The outputs will enable better definition of maternal morbidity and adverse events in pregnancy and the perinatal period to guide interventions a as a baseline as we move forward into studies of maternal vaccines to prevent serious infections in infancy. KIPMAT provides a platform for studies of Group B Streptococcus (LINK) and determinants of foetal growth and prematurity through participation in the Interbio-21st study http://www.interbio21.org.uk/ We use a Maternal Admission Record (MAR) for medical records that serves as a reminder on key clinical features for providing care. It has been developed iteratively over the last 4 years, adjusted to take into account its use during the normal workflow and to achieve accuracy in the data.
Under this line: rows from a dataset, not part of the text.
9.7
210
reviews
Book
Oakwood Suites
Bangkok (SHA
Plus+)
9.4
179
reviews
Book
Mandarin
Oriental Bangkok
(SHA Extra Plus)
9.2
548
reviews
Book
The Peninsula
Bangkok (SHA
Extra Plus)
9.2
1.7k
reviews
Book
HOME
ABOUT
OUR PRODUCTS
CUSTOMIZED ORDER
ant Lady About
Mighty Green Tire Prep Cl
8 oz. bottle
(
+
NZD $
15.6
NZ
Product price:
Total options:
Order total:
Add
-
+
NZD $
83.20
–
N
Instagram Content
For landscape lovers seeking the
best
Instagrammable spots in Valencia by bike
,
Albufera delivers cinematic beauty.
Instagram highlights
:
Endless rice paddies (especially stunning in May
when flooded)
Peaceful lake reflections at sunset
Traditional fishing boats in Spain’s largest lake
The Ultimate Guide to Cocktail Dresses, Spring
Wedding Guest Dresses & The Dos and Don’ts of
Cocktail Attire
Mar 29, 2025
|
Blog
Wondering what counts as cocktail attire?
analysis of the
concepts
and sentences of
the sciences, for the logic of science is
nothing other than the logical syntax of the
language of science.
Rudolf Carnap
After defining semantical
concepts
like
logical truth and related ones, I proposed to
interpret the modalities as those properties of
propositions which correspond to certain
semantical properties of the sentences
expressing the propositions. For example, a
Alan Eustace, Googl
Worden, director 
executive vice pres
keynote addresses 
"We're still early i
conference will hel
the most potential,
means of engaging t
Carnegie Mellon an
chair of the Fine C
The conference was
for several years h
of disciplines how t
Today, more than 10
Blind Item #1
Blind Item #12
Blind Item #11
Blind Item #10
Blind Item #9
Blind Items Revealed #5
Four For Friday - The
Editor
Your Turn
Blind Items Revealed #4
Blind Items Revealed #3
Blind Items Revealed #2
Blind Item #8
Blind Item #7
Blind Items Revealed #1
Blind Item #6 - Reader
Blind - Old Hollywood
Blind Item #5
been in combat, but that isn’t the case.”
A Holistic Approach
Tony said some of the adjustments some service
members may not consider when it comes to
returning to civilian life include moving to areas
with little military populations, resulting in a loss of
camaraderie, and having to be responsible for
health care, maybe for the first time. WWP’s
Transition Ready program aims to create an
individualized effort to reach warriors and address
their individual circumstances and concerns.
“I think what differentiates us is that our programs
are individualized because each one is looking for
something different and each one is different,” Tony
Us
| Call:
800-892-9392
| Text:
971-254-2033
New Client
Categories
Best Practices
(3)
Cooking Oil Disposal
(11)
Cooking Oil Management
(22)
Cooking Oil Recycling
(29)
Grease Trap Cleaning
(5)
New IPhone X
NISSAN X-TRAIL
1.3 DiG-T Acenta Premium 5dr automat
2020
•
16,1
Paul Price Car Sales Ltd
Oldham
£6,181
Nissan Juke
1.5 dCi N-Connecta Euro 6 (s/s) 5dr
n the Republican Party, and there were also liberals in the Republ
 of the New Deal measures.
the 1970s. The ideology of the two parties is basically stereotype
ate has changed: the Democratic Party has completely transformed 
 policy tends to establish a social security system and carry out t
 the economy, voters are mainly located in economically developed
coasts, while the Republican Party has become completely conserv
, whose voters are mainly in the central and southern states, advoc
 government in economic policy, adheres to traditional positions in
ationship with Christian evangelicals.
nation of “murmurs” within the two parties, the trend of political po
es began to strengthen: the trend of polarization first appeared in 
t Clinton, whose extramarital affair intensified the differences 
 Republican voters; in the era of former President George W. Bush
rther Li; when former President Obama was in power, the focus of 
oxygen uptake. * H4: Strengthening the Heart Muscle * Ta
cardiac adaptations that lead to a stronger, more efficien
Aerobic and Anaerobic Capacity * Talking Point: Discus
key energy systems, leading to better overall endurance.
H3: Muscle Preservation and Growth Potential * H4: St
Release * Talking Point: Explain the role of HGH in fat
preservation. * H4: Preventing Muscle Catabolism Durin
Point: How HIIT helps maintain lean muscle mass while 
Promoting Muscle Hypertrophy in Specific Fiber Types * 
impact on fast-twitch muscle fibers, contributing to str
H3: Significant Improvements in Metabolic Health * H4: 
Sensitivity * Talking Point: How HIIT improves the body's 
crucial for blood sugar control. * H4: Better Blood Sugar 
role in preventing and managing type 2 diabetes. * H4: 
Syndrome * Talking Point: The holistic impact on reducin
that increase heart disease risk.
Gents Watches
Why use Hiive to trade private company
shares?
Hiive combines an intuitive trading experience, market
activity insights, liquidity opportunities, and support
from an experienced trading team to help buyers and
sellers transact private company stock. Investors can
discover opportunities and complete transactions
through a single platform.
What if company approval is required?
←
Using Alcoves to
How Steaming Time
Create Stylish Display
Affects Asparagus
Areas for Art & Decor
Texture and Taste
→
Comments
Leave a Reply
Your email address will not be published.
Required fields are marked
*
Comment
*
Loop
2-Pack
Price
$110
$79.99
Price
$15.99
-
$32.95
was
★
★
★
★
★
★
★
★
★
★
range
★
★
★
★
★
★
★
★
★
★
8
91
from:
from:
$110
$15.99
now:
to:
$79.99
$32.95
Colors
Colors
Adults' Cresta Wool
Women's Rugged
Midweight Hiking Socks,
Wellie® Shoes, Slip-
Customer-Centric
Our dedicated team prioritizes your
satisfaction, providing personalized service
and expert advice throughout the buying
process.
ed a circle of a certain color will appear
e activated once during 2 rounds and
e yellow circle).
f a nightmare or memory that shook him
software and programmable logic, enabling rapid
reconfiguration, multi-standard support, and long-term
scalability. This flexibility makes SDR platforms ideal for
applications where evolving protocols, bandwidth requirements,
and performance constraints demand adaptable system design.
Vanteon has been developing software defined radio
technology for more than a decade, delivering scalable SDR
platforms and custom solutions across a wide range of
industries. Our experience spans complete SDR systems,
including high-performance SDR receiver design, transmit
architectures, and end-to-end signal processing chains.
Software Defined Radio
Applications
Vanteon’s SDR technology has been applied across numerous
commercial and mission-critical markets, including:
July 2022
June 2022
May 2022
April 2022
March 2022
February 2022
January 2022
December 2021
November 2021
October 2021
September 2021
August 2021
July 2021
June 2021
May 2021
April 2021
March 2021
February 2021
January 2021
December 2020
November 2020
The clinical and molecular epidemiology of Group B Streptococcus
Group B Streptococcus (GBS) causes life-threatening infection in the first few days of life. Robust data on how common maternal GBS carriage is in Africa and its association with adverse events for babies are lacking. We gathered data and samples from three sites: Kilifi County Hospital; Coast Provincial General Hospital, Mombasa; and rural health clinics in Kilifi County. GBS isolates from maternal colonisation will be typed by sequencing, and these isolates are being compared to existing archived neonatal isolates from investigation of neonatal sepsis in Kilifi County Hospital. This study will inform the use of future GBS vaccines in sSA.